RioCan REIT has signed a memorandum of understanding with Michigan-based Ramco-
Gershenson Properties Trust to buy and develop shopping centres across the U.S. The two
partners intend to create a joint venture that will begin with about US$450-million in property now owned by Ramco-Gershenson and plan to develop an additional US$1-billion in properties. The joint venture would be 70% owned by RioCan and 30% by Ramco-Gershenson. RioCan will also purchase a 4.5% stake in Ramco-Gershenson for US$36.39 a share, an investment worth about US$27-million, and the Canadian REIT will hold warrants for an additional 4.5% interest with a strike price of US$43.15.
RioCan REIT will reportedly purchase the Yonge-Eglinton Centre in midtown Toronto for $220-
million. The property includes a 300,000-square-foot mall and a 700,000-square-foot office tower.
RioCan REIT and Chartwell REIT’s development arm, Spectrum Seniors Housing Development LP, are teaming up in a $30-million joint venture deal that will involve the construction of a six-storey, 144-unit seniors apartment building at an existing strip mall in Mississauga’s Lorne Park area. The redevelopment project will include about 14,000 square feet of retail street-front space.
Brookfield Properties Corp. plans to raise about US$1.2-billion by issuing 30 million shares.
Parent company Brookfield Asset Management will purchase 11.25 million of the shares issued,
which would reduce its stake in Brookfield Properties to 48% from 51%. The company will use
US$420-million of the cash to repay debt incurred to finance the purchase of an equity stake in its purchase of Trizec Properties Inc. and another US$437-million will be used to take a larger
equity interest in the office fund Brookfield created to buy Trizec.
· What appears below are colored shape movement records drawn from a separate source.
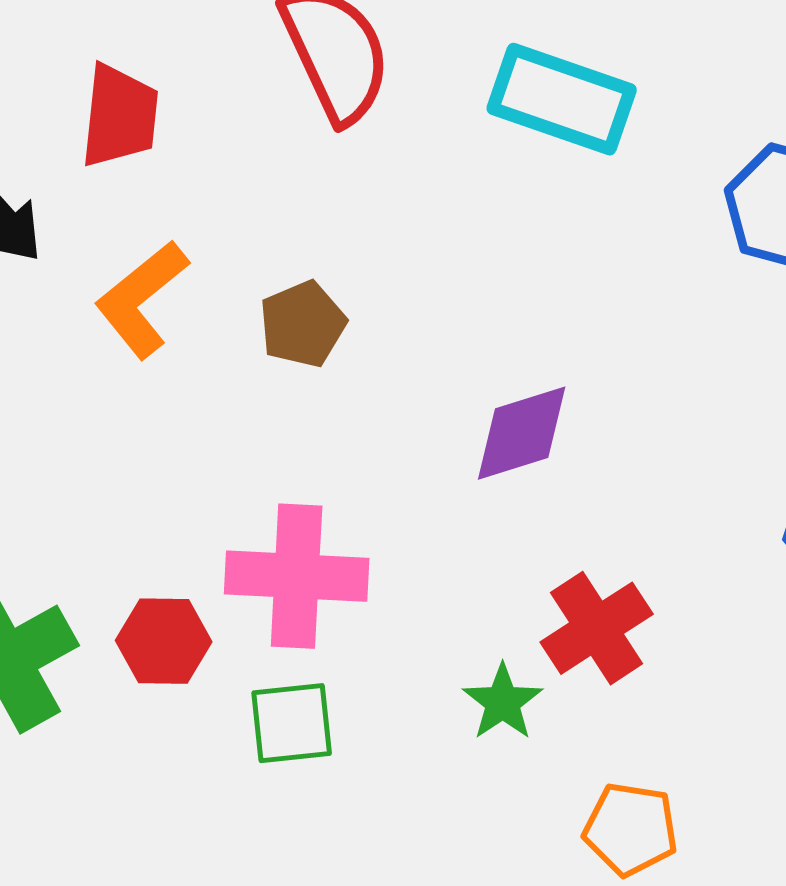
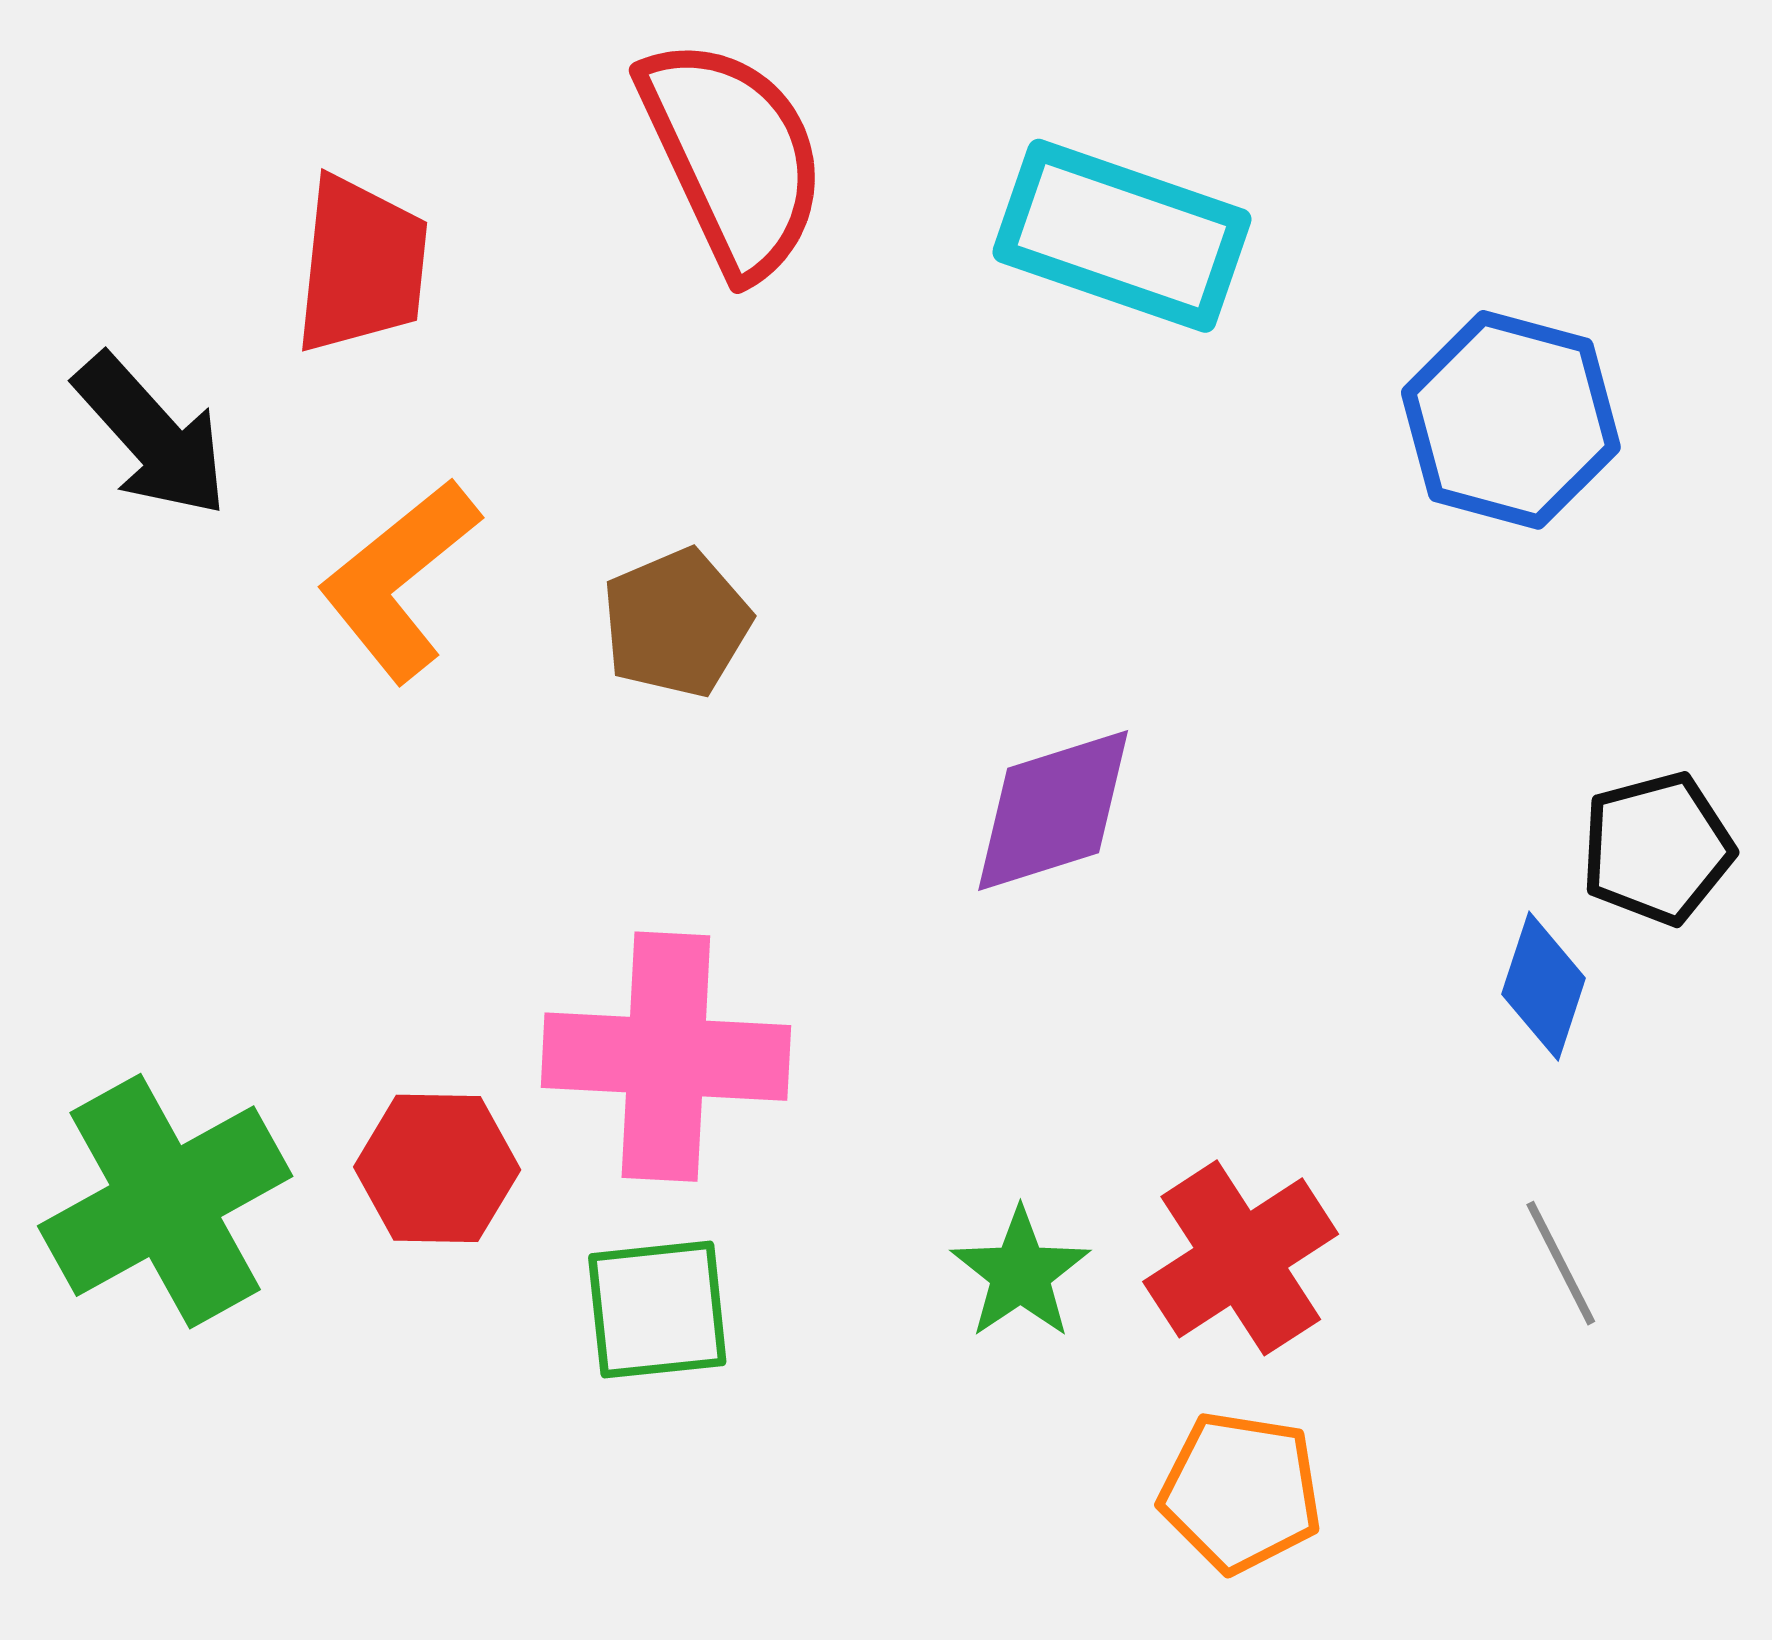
red cross: (597, 628) -> (1241, 1258), moved

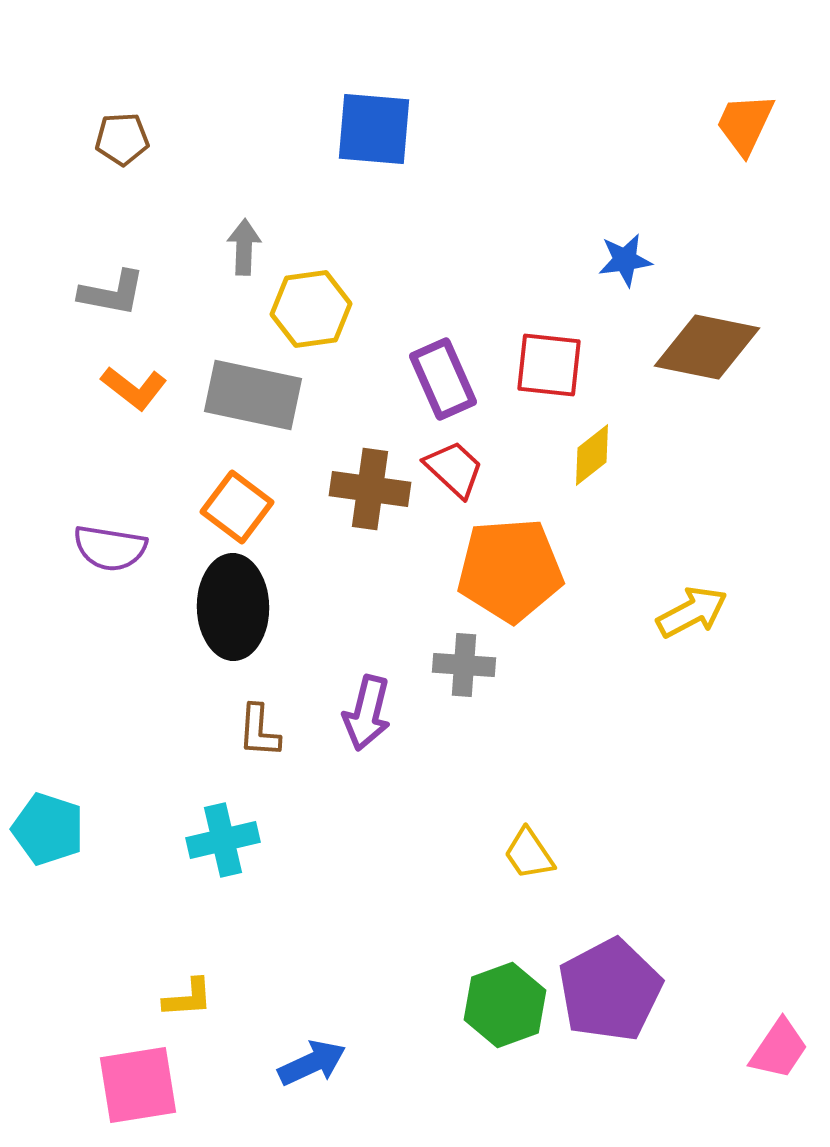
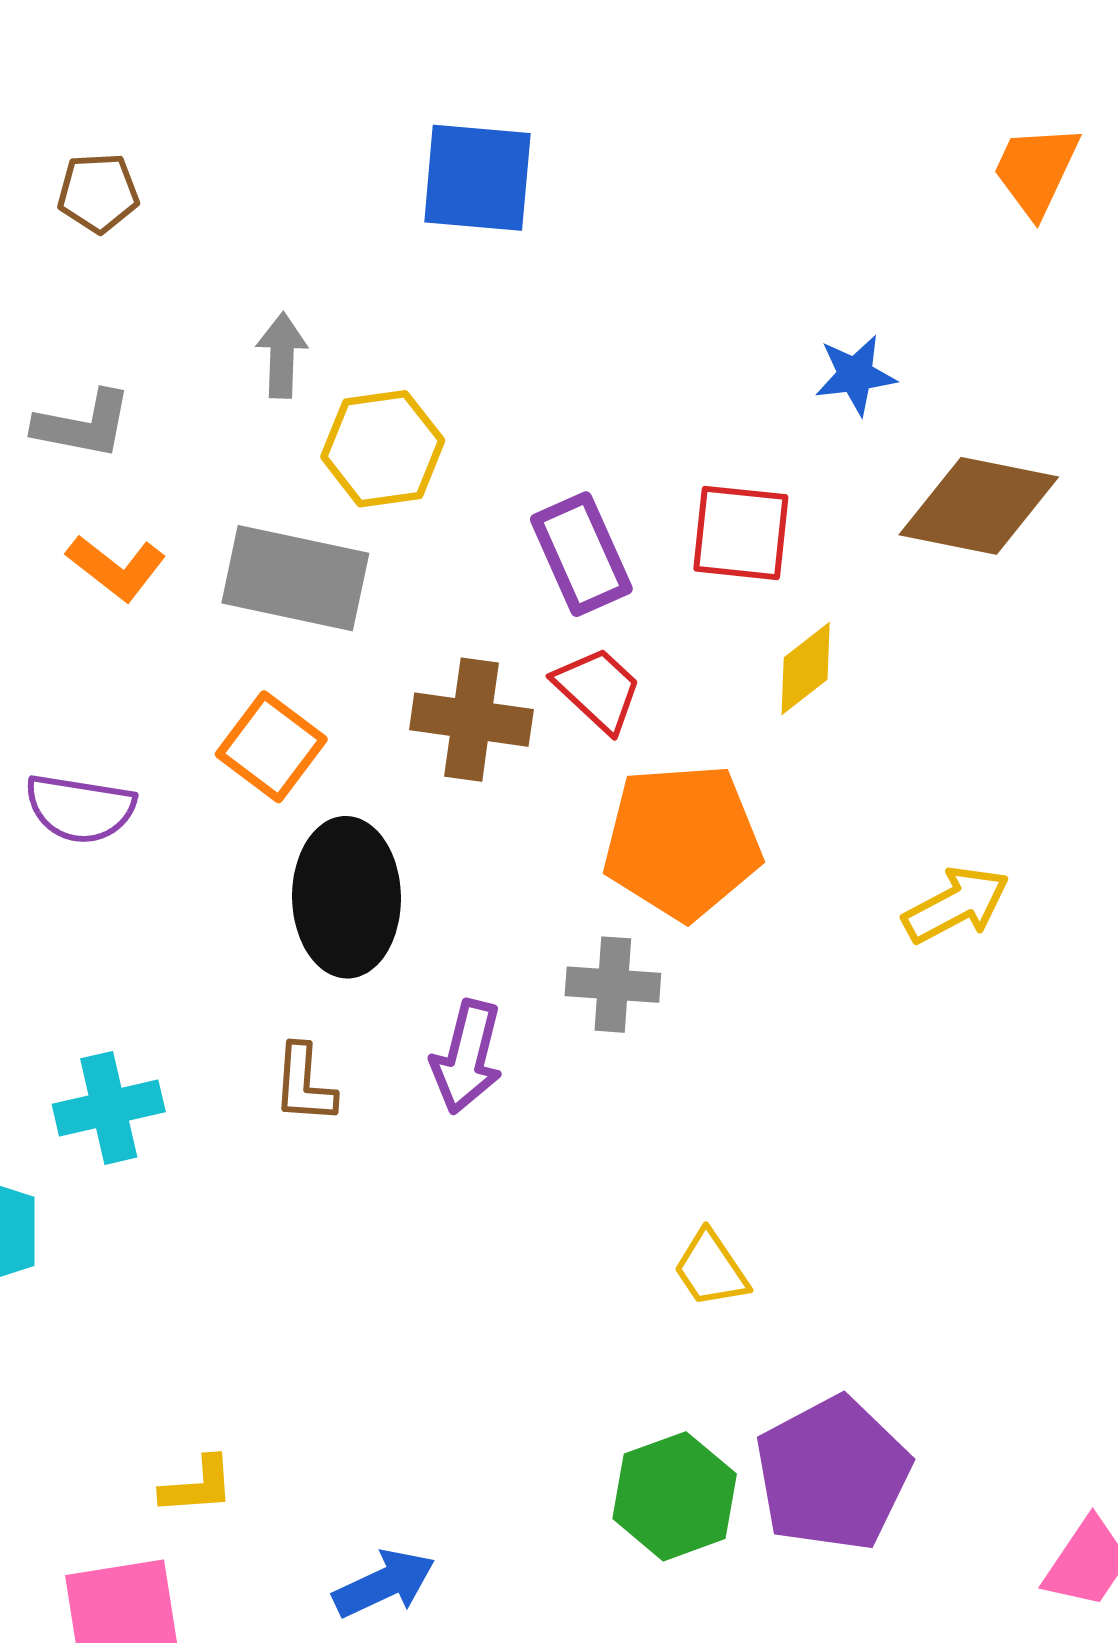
black ellipse: (233, 607) -> (347, 897), moved
cyan cross: (223, 840) -> (109, 1108), moved

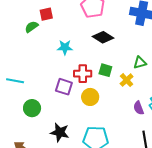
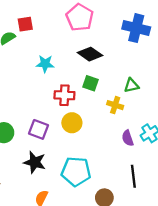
green square: (105, 70) -> (91, 83), moved
yellow cross: (127, 80) -> (115, 105), turned -32
purple square: (64, 87) -> (39, 129), moved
The balance of the proceeds will go for general corporate purposes, repayment of lines of credit and help to facilitate acquisition and development opportunities.
The Casino Windsor will reopen as the Caesars Windsor in 2008 after a $400-million expansion
that will include a new 22-storey hotel and a 5,000-square-foot entertainment centre. Harrarh’s Entertainment Inc. is licensing the Caesar’s brand to the Ontario Gaming and Lottery Corp., which is renaming the casino, and Harrah’s will manage the casino.
According to CB Richard Ellis Ltd., the total value of investments in real estate in Canada is
expected to reach $23-billion in 2006, up from $19.7-billion in 2005.
Lasalle Investment Management recently attracted $309.5-million to its Canadian Income and
Growth II funds, which will use the funds for the acquisition of three-quarters of a billion dollars in industrial, office, retail and multifamily properties.
According to CIBC World Markets, the unweighted average compound return for the Canadian
REIT sector is 18% over the past 11 years, compared with 11% for the Standard & Poor’s/TSX
Composite Index.
According to Statistics Canada, the average price for a new home nationally increased 0.2% in
October from September. In Calgary, the average price dropped 0.5% from September. Prices
also fell 0.5% in Victoria, 0.1% in Toronto and 0.7% in Windsor. New-home prices increased in 11 of 21 major metropolitan areas, with increases of 2.2% in Edmonton, 0.6% in Winnipeg and 0.5% in Vancouver. Contractors’ selling prices have risen 11.4% over the past year in Canada, with gains of 53.5% in Calgary and 41.1% in Edmonton.
According to the Canadian Real Estate Association, sales of existing homes nationally increased 1.5% to 27,630 units in November from October. Sales for the first 11 months totalled 318,612 units, on par with levels last year. The average sale price increased 9.4% to $298,094 from a year ago. The average price in Edmonton rose 42.5% to $282,434. In Vancouver, sales volume fell 21% in November from November, 2005, and so far this year, volume is down nearly 13% from a year ago. The average price increased 20%.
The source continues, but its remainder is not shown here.